Many representations by residents’ welfare associations requesting for motorable roads and fixing of inter-agency coordination issues have fallen on deaf ears. The lack of political representation at the ward level in the form of a councillor, due to the absence of an elected urban local body, has paved the way for dysfunctional urban governance, in which unelected bureaucrats reign supreme in critical decision-making processes affecting thousands of citizens.
In some cases, the requests are considered favourably, such as when the residents recently beseeched the authorities to carry out road laying work before the monsoon. But in such instances too, the lack of sufficient planning while executing the tasks generally achieve nothing, except a loss to the exchequer and wastage of taxpayers’ money.

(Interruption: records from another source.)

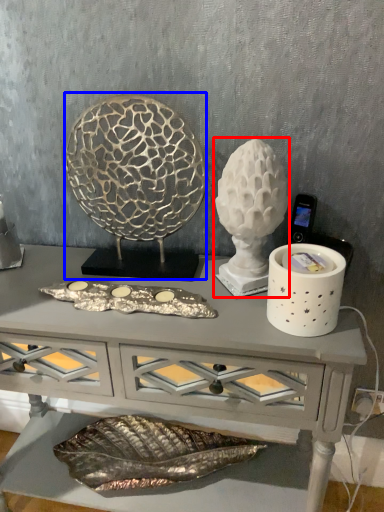 Question: Which object is closer to the camera taking this photo, sculpture (highlighted by a red box) or sculpture (highlighted by a blue box)?

Choices:
 (A) sculpture
 (B) sculpture

Answer: (A) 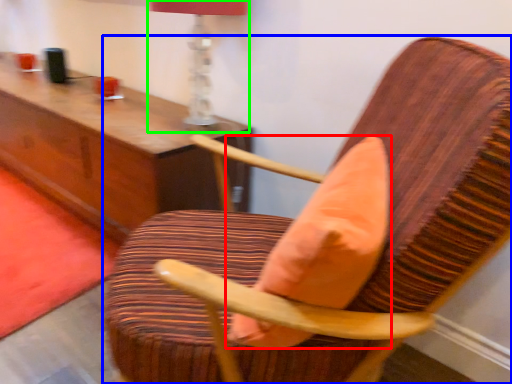 Question: Considering the real-world distances, which object is closest to throw pillow (highlighted by a red box)? chair (highlighted by a blue box) or table lamp (highlighted by a green box).

Choices:
 (A) chair
 (B) table lamp

Answer: (A)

In this particular case, due to the delay on the part of the civic body, a broken portion of a road junction, which was laid only a few days ago, just before the recent spell of rains, has already been partially washed away.

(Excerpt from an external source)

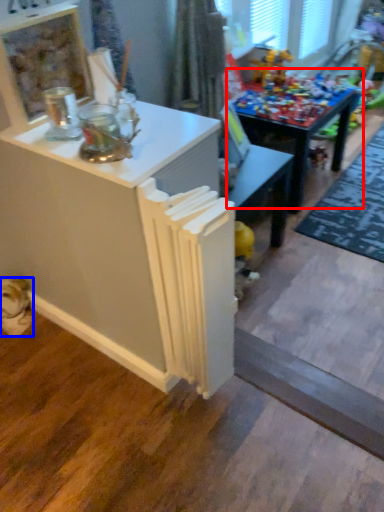 Question: Which of the following is the farthest to the observer, table (highlighted by a red box) or animal (highlighted by a blue box)?

Choices:
 (A) table
 (B) animal

Answer: (A)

No water or sewage connections
In the areas of Ram Nagar and Srinivasa Nagar, many streets still do not receive drinking water and do not have effective drainage connections. Those who have obtained the water and sewer connections recently after several years still continue to face many issues due to the poor quality of service provided.
Many households receive a limited supply of drinking water for only around an hour, twice a week and the water supplied for the initial 30 minutes is of terrible standards. It is dirty and emits a foul smell, due to possible intermixing of supplied water with untreated water.

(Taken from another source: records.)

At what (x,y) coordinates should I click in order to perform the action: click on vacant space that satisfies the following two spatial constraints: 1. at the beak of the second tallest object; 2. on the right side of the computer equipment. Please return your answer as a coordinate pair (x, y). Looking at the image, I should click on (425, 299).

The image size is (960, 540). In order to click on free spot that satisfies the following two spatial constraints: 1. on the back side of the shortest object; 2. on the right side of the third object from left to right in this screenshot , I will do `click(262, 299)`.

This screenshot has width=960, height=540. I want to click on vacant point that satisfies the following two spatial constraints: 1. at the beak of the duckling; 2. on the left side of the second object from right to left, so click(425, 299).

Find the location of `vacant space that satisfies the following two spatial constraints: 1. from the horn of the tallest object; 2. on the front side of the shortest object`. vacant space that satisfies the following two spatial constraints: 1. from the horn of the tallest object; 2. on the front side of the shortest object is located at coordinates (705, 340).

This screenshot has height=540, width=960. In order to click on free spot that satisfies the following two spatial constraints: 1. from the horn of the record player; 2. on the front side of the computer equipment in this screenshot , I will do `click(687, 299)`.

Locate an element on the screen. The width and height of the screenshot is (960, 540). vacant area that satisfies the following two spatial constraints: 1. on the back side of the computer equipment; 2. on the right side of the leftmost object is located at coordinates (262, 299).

Residents spend a huge amount of money out of their pockets to purchase drinking water from tankers. Even small apartment complexes with six units incur around Rs 7000 per month to buy drinking water and to clear out the sewage by hiring tankers that empty the common sewage tanks.
The poor roads in the area have been made worse by the constant movement of these water and sewage tankers that are used by almost every household. Not to mention the amount of air pollution caused by the emissions from these tankers, which can be greatly reduced by providing water and sewer connections to all the households.
What the residents of Madipakkam want
Residents of the two localities want some of their demands addressed on priority such as the ones relating to the poor condition of the roads, lack of sewer network and storm water drains as these would only get worse with the arrival of the northeast monsoon. The residents request immediate action on their complaints before the monsoon since urban flooding in this low-lying area is almost a routine yearly phenomenon now, with erratic intensity of rains and associated cloud bursts increasing each year due to climate change.
They also request expediting the process of providing sewer and drinking water connections with clear targets and deadlines. Provision of functional drinking water supply and sewer connection to every household reduces environmental pollution to a large extent by curbing the seepage of waste water into open areas resulting in stagnation and pollution of groundwater. Despite paying taxes for the same, the promised basic civic amenities have not materialised even after a decade.
Another demand of the citizens in this area is the enforcement of the Citizen’s Charter so that there is timely, comprehensive and coordinated action taken on the complaints filed. The action taken should lead to sustainable outcomes and not just amount to ad-hoc patchwork. Over the past year, many of the issues raised have been neglected by the authorities by shifting the blame to the other agencies and so on.
There has to be political will to make the urban local bodies functional and resolve the problem of inter-departmental coordination between the various agencies such as Greater Chennai Corporation, CMWSSB and TNEB among others.